Search code examples
javascriptregexpalindrome

JavaScript Regex start of string clarification + str.replace()


got a question about the start of string regex anchor tag ^. I was trying to sanitize a string to check if it's a palindrome and found a solution to use regex but couldn't wrap my head around the explanations I found for the start of string anchor tag:

To my understanding:

^ denotes that whatever expression that follows must match, starting from the beginning of the string.

Question:

Why then is there a difference between the two output below:

1)

let x = 'A man, a plan, a canal: Panama';
const re = new RegExp(/[^a-z]/, 'gi');
console.log(x.replace(re, '*'));

Output: A*man**a*plan**a*canal**Panama

VS.

2)

let x = 'A man, a plan, a canal: Panama';
const re = new RegExp(/[a-z]/, 'gi');
console.log(x.replace(re, '*'));

Output: * ***, * ****, * *****: ******

VS.

3)

let x = 'A man, a plan, a canal: Panama';
const re = new RegExp(/^[a-z]/, 'gi');
console.log(x.replace(re, '*'));

Output: * man, a plan, a canal: Panama

Please let me know if my explanation for each of the case above is off:

1) Confused about this one. If it matches a character class of [a-z] case insensitive + global find, with start of string anchor ^ denoting that it must match at the start of each string, should it not return all the words in the sentence? Since each word is a match of [a-z] insensitive characters that occurs at the start of each string per global find iteration?

(i.e.

  • finds "A" at the start
  • then on the next iteration, it should start search on the remaining string " man"
  • finds a space...and moves on to search "man"?
  • and so on and so forth...

Q: Why does it then when I call replace does it only targets the non alpha stuff? Should I in this case be treating ^ as inverting [a-z]?
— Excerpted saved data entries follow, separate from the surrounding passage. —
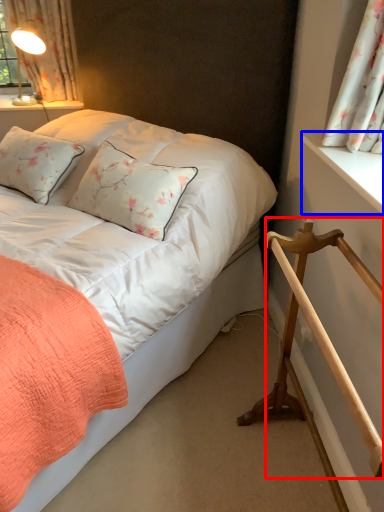 Question: Which object is closer to the camera taking this photo, rail (highlighted by a red box) or window sill (highlighted by a blue box)?

Choices:
 (A) rail
 (B) window sill

Answer: (A) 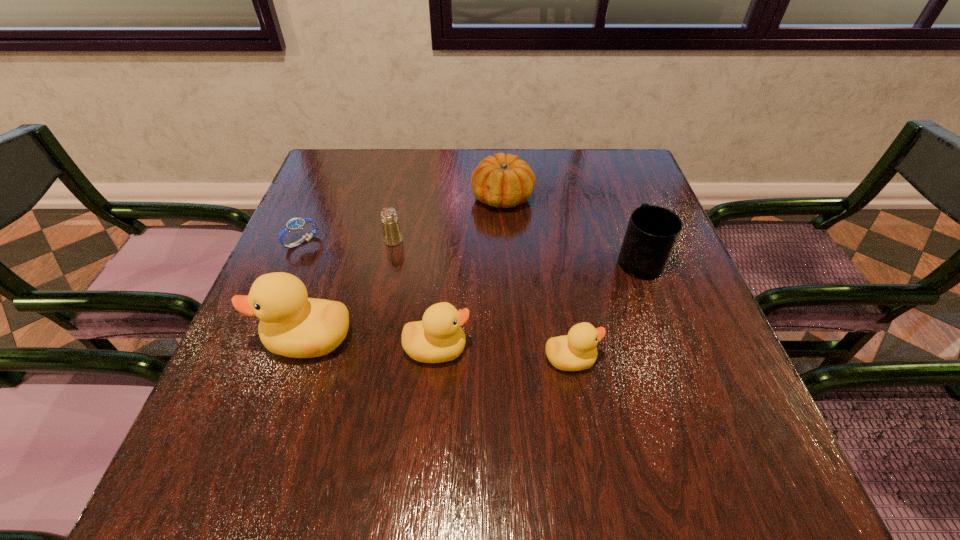 You are a GUI agent. You are given a task and a screenshot of the screen. Output one action in this format:
    pyautogui.click(x=<x>, y=<y>)
    Task: Click on the free space between the rightmost object and the gourd
    The image size is (960, 540).
    Given the screenshot: What is the action you would take?
    pyautogui.click(x=571, y=228)

This screenshot has width=960, height=540. What are the coordinates of `vacant area between the tallest duckling and the mug` in the screenshot? It's located at (473, 299).

At what (x,y) coordinates should I click in order to perform the action: click on free space between the third object from left to right and the rightmost object. Please return your answer as a coordinate pair (x, y). Looking at the image, I should click on (516, 250).

You are a GUI agent. You are given a task and a screenshot of the screen. Output one action in this format:
    pyautogui.click(x=<x>, y=<y>)
    Task: Click on the empty location between the leftmost duckling and the gourd
    This screenshot has width=960, height=540.
    Given the screenshot: What is the action you would take?
    pyautogui.click(x=405, y=268)

The width and height of the screenshot is (960, 540). In order to click on unoccupied area between the fifth object from right to left and the rightmost object in this screenshot , I will do `click(516, 250)`.

At what (x,y) coordinates should I click in order to perform the action: click on object that can be found as the fourth closest to the farthest object. Please return your answer as a coordinate pair (x, y). Image resolution: width=960 pixels, height=540 pixels. Looking at the image, I should click on (295, 224).

Locate which object is the third closest to the second duckling from left to right. Please provide its 2D coordinates. Your answer should be formatted as a tuple, i.e. [(x, y)], where the tuple contains the x and y coordinates of a point satisfying the conditions above.

[(392, 235)]

Identify which duckling is the second closest to the tallest object. Please provide its 2D coordinates. Your answer should be formatted as a tuple, i.e. [(x, y)], where the tuple contains the x and y coordinates of a point satisfying the conditions above.

[(576, 351)]

Identify the location of duckling that stands as the third closest to the rightmost object. This screenshot has height=540, width=960. (291, 324). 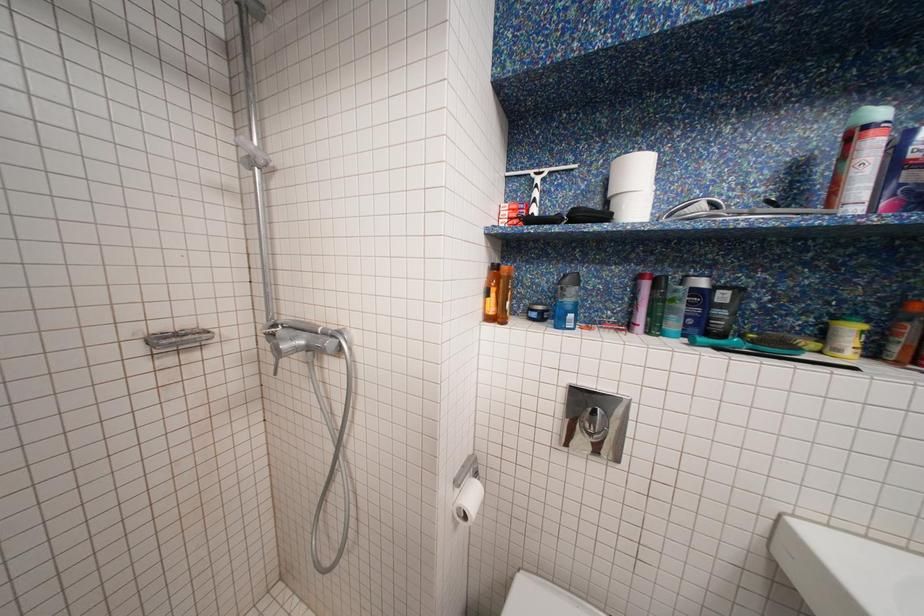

2) This seems pretty straight forward, finds all occurrence of [a-z]and replaces them with the start. Inverse case of 1)??

3) Also confused about this one. I'm not sure how this is different from 1).

/^[a-z]/gi to me means: "starting at the start of the string being looked at, match all alpha characters, case insensitive. Repeat for global find".

Compared to:

1) /[^a-z]/gi to me means: "match all character class that starts each line with alpha character. case insensitive, repeat search for global find."

To mean they mean exactly the same @_@. Please let me know how my understanding is off for the above cases.


Solution

    • Your first expression [^a-z] matches anything other than an alphabetic, lower case letter, therefore that's why when you replace with * all the special characters such as whitespace, commas and colons are replaced.

    • Your second expression [a-z] matches any alphabetic, lower case letter, therefore the special characters mentioned are not replaced by *.

    • Your third expression ^[a-z] matches a alphabetic, lower case letter at the start of the string, therefore only the first letter is replaced by *.

    For the first two expressions, the global flag g ensures that all characters that match the specified pattern, regardless of their position in the string, are replaced. For the third pattern however, since ^ anchors the pattern at the beginning of the string, only the first letter is replaced.

    As you mentioned, the i flag ensures case insensitivity, so that all three patterns operate on both lower and upper case alphabetic letters, from a to z and A to Z.

    The character ^ therefore has two meanings:

    • It negates characters in a character set.
    • It asserts position at the start of string.